Meralco has reiterated that its rates are subjected to rigorous regulatory scrutiny, resulting in one of the lowest distribution charges nationwide, unchanged for a decade, and falling in the bottom 30 percent among distributors. Its Weighted Average Cost of Capital (WACC), approved by the Energy Regulatory Commission, is the lowest among private distribution utilities. These facts underscore Meralco’s commitment to offering fair pricing while ensuring a stable, reliable power supply to its over eight million customers.
Unlike many ECs that primarily source cheaper coal power due to limited demand and customer base, Meralco’s power mix includes a significant portion of gas-fired plants—accounting for about half of its supply. This diversification aligns with national policy and helps sustain grid stability, especially given the ongoing coal moratorium and the increasing demand for cleaner, more reliable energy. The company’s procurement strategy supports the government’s broader agenda of transitioning to 50 percent renewable energy by 2040, a goal that would be undermined by calls to revert to more coal reliance or abandon natural gas initiatives.
The focus on rate comparisons alone obscures glaring service deficiencies in many electric cooperatives. Frequent power outages, prolonged blackouts, and poor disaster resilience plague several EC-served areas—from Siquijor’s 10-hour to 20-hour blackouts to La Union’s slow power restoration after storms. The National Electrification Administration (NEA), tasked with overseeing these cooperatives, has been slow to act and has instead engaged in public debates that distract from its core mandate.
Cheaper electricity is a hollow victory if it is accompanied by unreliable service and a lack of infrastructure investment. Consumers deserve not just low rates, but also consistent power, responsive customer service, and resilience in the face of natural disasters—all areas where many ECs currently fall short. Reports from consumer groups like Laban Konsyumer Inc. emphasize this disconnect and call for NEA to shift its focus accordingly.
The NEA’s preoccupation with price comparisons—often framed in selective and misleading ways—does little to address the root problems. Instead, the agency should prioritize facilitating competitive, transparent power procurement processes for ECs, especially encouraging the use of indigenous natural gas as a transition fuel.
NEA should also start holding electric cooperatives accountable for service reliability, system losses, and financial sustainability. It would do well for the agency to accelerate rural electrification efforts in underserved and disaster-prone communities.
NEA should also provide full transparency on the operational and financial health of ECs to the public. The ongoing discourse must move beyond simplistic rate comparisons to a more nuanced understanding of the country’s power landscape. Meralco’s balanced approach, aligned with national policies, demonstrates how affordability and reliability can coexist. The challenges faced by ECs highlight the urgent need for regulatory oversight, infrastructure investment, and operational reforms.

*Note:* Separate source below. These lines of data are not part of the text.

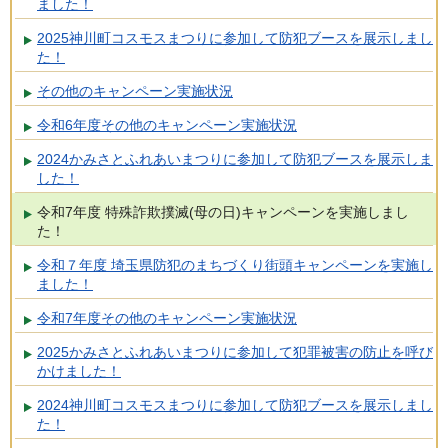
ました！
2025神川町コスモスまつりに参加して防犯ブースを展示しまし
た！
その他のキャンペーン実施状況
令和6年度その他のキャンペーン実施状況
2024かみさとふれあいまつりに参加して防犯ブースを展示しま
した！
令和7年度 特殊詐欺撲滅(母の日)キャンペーンを実施しまし
た！
令和７年度 埼玉県防犯のまちづくり街頭キャンペーンを実施し
ました！
令和7年度その他のキャンペーン実施状況
2025かみさとふれあいまつりに参加して犯罪被害の防止を呼び
かけました！
2024神川町コスモスまつりに参加して防犯ブースを展示しまし
た！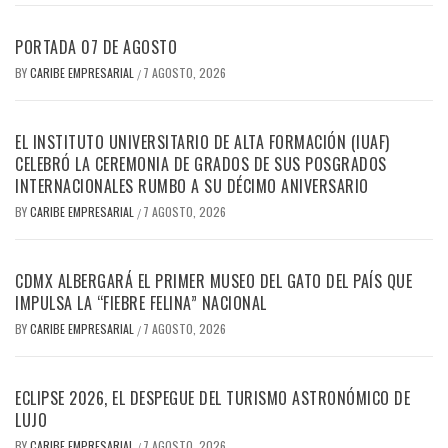
PORTADA 07 DE AGOSTO
BY
CARIBE EMPRESARIAL
7 AGOSTO, 2026
/
EL INSTITUTO UNIVERSITARIO DE ALTA FORMACIÓN (IUAF)
CELEBRÓ LA CEREMONIA DE GRADOS DE SUS POSGRADOS
INTERNACIONALES RUMBO A SU DÉCIMO ANIVERSARIO
BY
CARIBE EMPRESARIAL
7 AGOSTO, 2026
/
CDMX ALBERGARÁ EL PRIMER MUSEO DEL GATO DEL PAÍS QUE
IMPULSA LA “FIEBRE FELINA” NACIONAL
BY
CARIBE EMPRESARIAL
7 AGOSTO, 2026
/
ECLIPSE 2026, EL DESPEGUE DEL TURISMO ASTRONÓMICO DE
LUJO
BY
CARIBE EMPRESARIAL
7 AGOSTO, 2026
/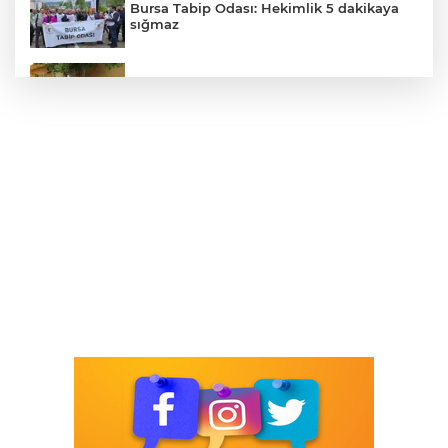
Bursa Tabip Odası: Hekimlik 5 dakikaya
sığmaz
Bursa Osmangazi’nin nabzını
Küplüpınar'da tuttu
Nissan Qashqai e-POWER’den Guinness
Dünya Rekoru: Tek Depoyla 1980 km
Emirates ve Arsenal'in Uzun Soluklu
Ortaklığı 2033'e Kadar Uzadı
AJet'in Direkt Uçuşlarıyla Ankara Rus
Turizm Pazarında Tanıtılacak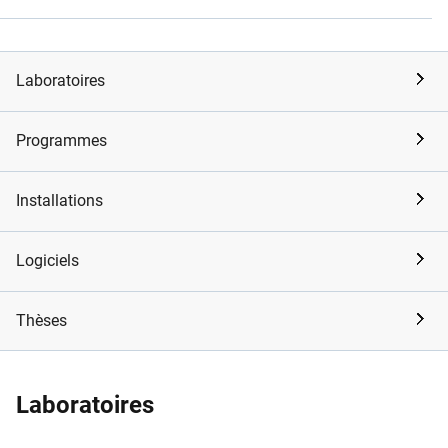
Laboratoires
Programmes
Installations
Logiciels
Thèses
Laboratoires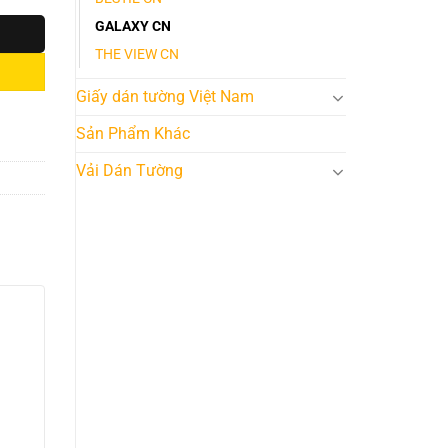
GALAXY CN
THE VIEW CN
Giấy dán tường Việt Nam
Sản Phẩm Khác
Vải Dán Tường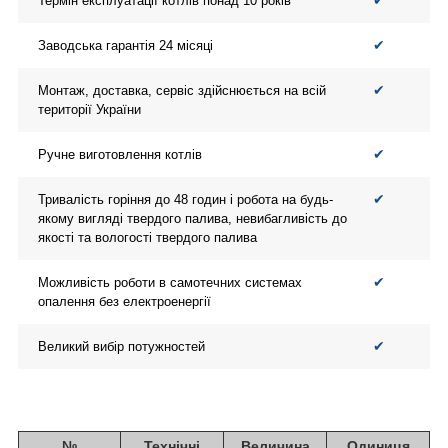
✔
Термін експлуатації котлів понад 10 років
✔
Заводська гарантія 24 місяці
✔
Монтаж, доставка, сервіс здійснюється на всій
території України
✔
Ручне виготовлення котлів
✔
Тривалість горіння до 48 годин і робота на будь-
якому вигляді твердого палива, невибагливість до
якості та вологості твердого палива
✔
Можливість роботи в самотечних системах
опалення без електроенергії
✔
Великий вибір потужностей
№
Технічні
Величина
Одиниця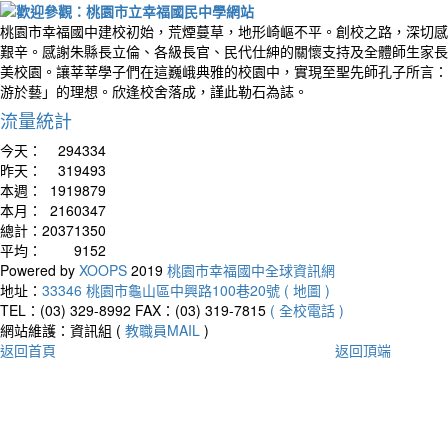
桃園市幸福國中建校初始，荒煙蔓草，地形崎嶇不平。創校之路，深切感
艱辛。感謝朱縣長立倫、各級長官、民代仕紳的關懷支持及全體師生家長
美校園。讓莘莘學子們在這巍峨典雅的校園中，實現至聖先師孔子所言：
游於藝」的理想。欣逢校舍落成，謹此勒石為誌。
流量統計
今天：
294334
昨天：
319493
本週：
1919879
本月：
2160347
總計：
20371350
平均：
9152
Powered by
XOOPS
2019
桃園市幸福國中全球資訊網
地址：
33346 桃園市龜山區中興路100巷20號 ( 地圖 )
TEL：(03) 329-8992
FAX：(03) 319-7815
( 全校電話 )
網站維護：資訊組 (
教職員MAIL
)
返回首頁
返回頂端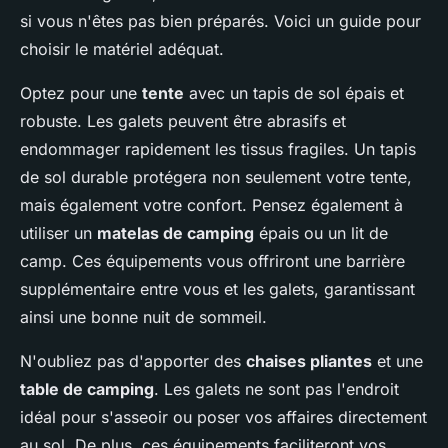
si vous n'êtes pas bien préparés. Voici un guide pour
choisir le matériel adéquat.
Optez pour une
tente
avec un tapis de sol épais et
robuste. Les galets peuvent être abrasifs et
endommager rapidement les tissus fragiles. Un tapis
de sol durable protégera non seulement votre tente,
mais également votre confort. Pensez également à
utiliser un
matelas de camping
épais ou un lit de
camp. Ces équipements vous offriront une barrière
supplémentaire entre vous et les galets, garantissant
ainsi une bonne nuit de sommeil.
N'oubliez pas d'apporter des
chaises pliantes
et une
table de camping
. Les galets ne sont pas l'endroit
idéal pour s'asseoir ou poser vos affaires directement
au sol. De plus, ces équipements faciliteront vos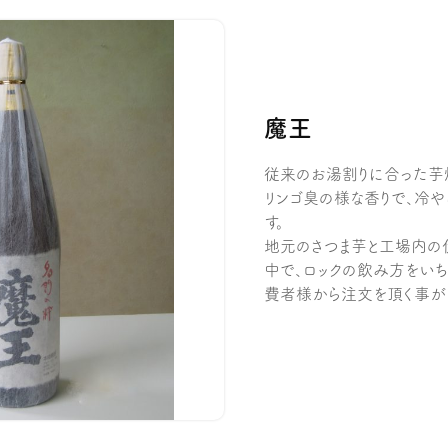
魔王
従来のお湯割りに合った芋
リンゴ臭の様な香りで、冷
す。
地元のさつま芋と工場内の
中で、ロックの飲み方をい
費者様から注文を頂く事が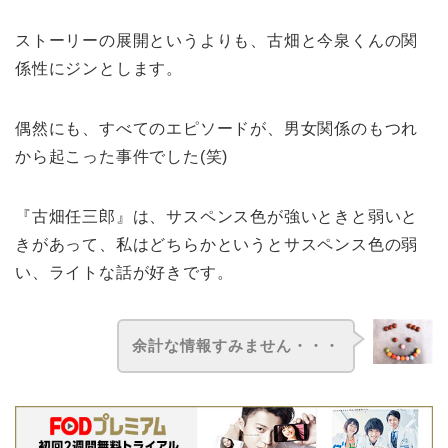
ストーリーの展開というよりも、古畑と今泉くんの関
係性にジンとします。
偶然にも、すべてのエピソードが、男女関係のもつれ
から起こった事件でした(笑)
『古畑任三郎』は、サスペンス色が強いときと弱いと
きがあって、私はどちらかというとサスペンス色の弱
い、ライトな話が好きです。
余計な情報すみません・・・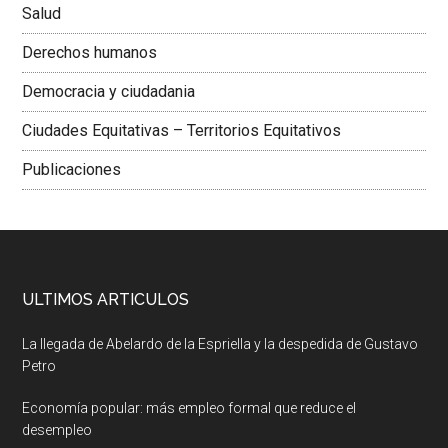
Salud
Derechos humanos
Democracia y ciudadania
Ciudades Equitativas – Territorios Equitativos
Publicaciones
ULTIMOS ARTICULOS
La llegada de Abelardo de la Espriella y la despedida de Gustavo
Petro
Economía popular: más empleo formal que reduce el
desempleo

Ultimately, the public deserves a transparent, accountable, and sustainable electricity sector that delivers more than just cheap rates—it must provide consistent power, support economic growth, and contribute to the country’s renewable energy ambitions.
Calls to equate Meralco’s rates with those of ECs without considering the full context risk undermining progress toward a more resilient and sustainable energy future. The NEA must refocus on its core responsibilities and ensure that all Filipinos have access to electricity that is not only affordable but reliable and sustainable.
The debate over electricity pricing should serve to illuminate the path forward, not obscure the critical issues that affect millions of consumers nationwide.